Nach Basil folgte Arielle. Doch der Schatzplanet war nicht verworfen und sie vertieften die Idee. Als sich allerdings die Gelegenheit bot einen Aladdin Trickfilm zu machen, konnten die beiden nicht widerstehen. Bei den Arbeiten am Film lernten sie Ted Elliot und Terry Rossio kennen, die neben ihrer Arbeit am Skript für das Wüsten-Comedyabenteuer über den Straßenräuber aus Bagdad die Zeit fanden, aus Muskers und Clements Treatment ein richtiges Filmskript zu machen. Mit eben diesem Skript gingen sie zu Disney und fragten erneut nach der Verwirklichung ihres Projektes, doch Disney wollte erst Hercules ins Kino bringen, und wollte, dass Muskers und Clements dieses Projekt übernehmen. Die beiden sagten nur unter der Bedingung zu, dass sie danach endlich den Schatzplaneten in Angriff nehmen durften. Während der Arbeit an Hercules schrieben sie mit Rob Edward auf der Basis von Elliots und Rossios Skript das endgültige Drehbuch. Die Animation an „Der Schatzplanet“ startete schließlich 1999. Als Walt Disney Pictures im Laufe der Produktion das Angebot erhielt, die Rechte an Ice Age zu erwerben, verzichtete die Studioleitung darauf, um mit dem so gesparten Geld die kostenintensive Produktion von der Schatzplanet zu finanzieren. Die Macher hatten sich die Regel 30/70 aufgestellt. Das heißt, dass die Designs zu siebzig Prozent altertümlich und zu dreißig Prozent futuristisch aussehen sollten. Das Alte, Klassische sollte durch Stevensons Geschichte über Piraten und Erwachsenwerden beigesteuert werden, das Neue sollten die Charakterisierungen der einzelnen Figuren und modernen Techniken sowie einige Sci-Fi Elemente wie holographische Karten sein. Es gibt keine Computer, kein Fernsehen und keine Mikrowelle, aber etliche Dinge, von denen sich jemand aus dieser Ära vorstellen könnte, dass sie in der Zukunft existieren. Gerade das ist ein Aspekt welcher diesen Film rein optisch so unglaublich interessant macht. Er zeigt eine Welt, die selbst 14 Jahre nach dem Kinostart immer noch faszinierend aussieht. Das Weltall, in dem Schiffe wie auf Wasser schwimmen, in welchen man Atmen kann und doch Schwerelos ist. Der letzte Aspekt wurde so umgesetzt um Gefahren der Seefahrt besser Darstellen zu können. Die Regisseure erklärten es so:
„In unserem Fantasy-Universum gibt es im Weltraum eine Atmosphäre – wir nennen sie ‚Etherium' – in der die Figuren atmen können. Wir haben unsere eigene Retro-Kombination aus verschiedenen Elementen mit viel Leidenschaft für die Vergangenheit erstellt und so dem Genre eine Wärme gegeben, die es normalerweise nicht hat."

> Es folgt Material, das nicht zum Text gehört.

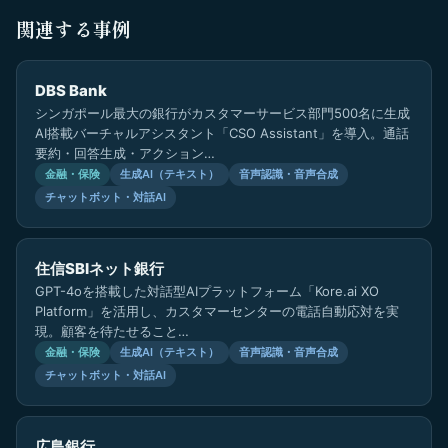
関連する事例
DBS Bank
シンガポール最大の銀行がカスタマーサービス部門500名に生成
AI搭載バーチャルアシスタント「CSO Assistant」を導入。通話
要約・回答生成・アクション…
金融・保険
生成AI（テキスト）
音声認識・音声合成
チャットボット・対話AI
住信SBIネット銀行
GPT-4oを搭載した対話型AIプラットフォーム「Kore.ai XO
Platform」を活用し、カスタマーセンターの電話自動応対を実
現。顧客を待たせること…
金融・保険
生成AI（テキスト）
音声認識・音声合成
チャットボット・対話AI
広島銀行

Das Etherium (das Wort stammt von "Ether", dem Element, von dem antike Philosophien dachten, dass es das All erfüllt) verbindet die Qualitäten von Wasser und Luft. Eine weitere Regel war, dass es keine Magie geben sollte. Es sollte alles technisch oder wissenschaftlich erklärbar sein. Der Schatzplanet ist nicht nur der erste Film mit im Computern generierten Ölgemälden als Hintergründen, sondern auch der erste Film überhaupt, dessen Hintergründe komplett am PC entstanden. Dan Cooper erklärte die Arbeit an diesen Hintergründen wie folgt:
"Noch immer müssen wir Pinselstrich für Pinselstrich ausführen, aber anstelle eines Pinsels benutzen wir jetzt ein Computertool. Wenn wir den Look der Ölmalerei per Hand erreichen wollten, wäre das ein Ding der Unmöglichkeit - ein solches Gemälde braucht sechs Monate bis ein Jahr, um zu trocknen. Mit dem Computer können wir den Look simulieren, und es ist „ruck,-zuck“ erledigt. Vom künstlerischen Standpunkt aus nutzen unsere Maler den Computer nur, um ihre Pinselstriche direkt ins System einzugeben, anstatt ihre handgefertigte Kunst auf den Scanner zu legen. Es ist der reinste und direkteste Prozess, den wir je hatten."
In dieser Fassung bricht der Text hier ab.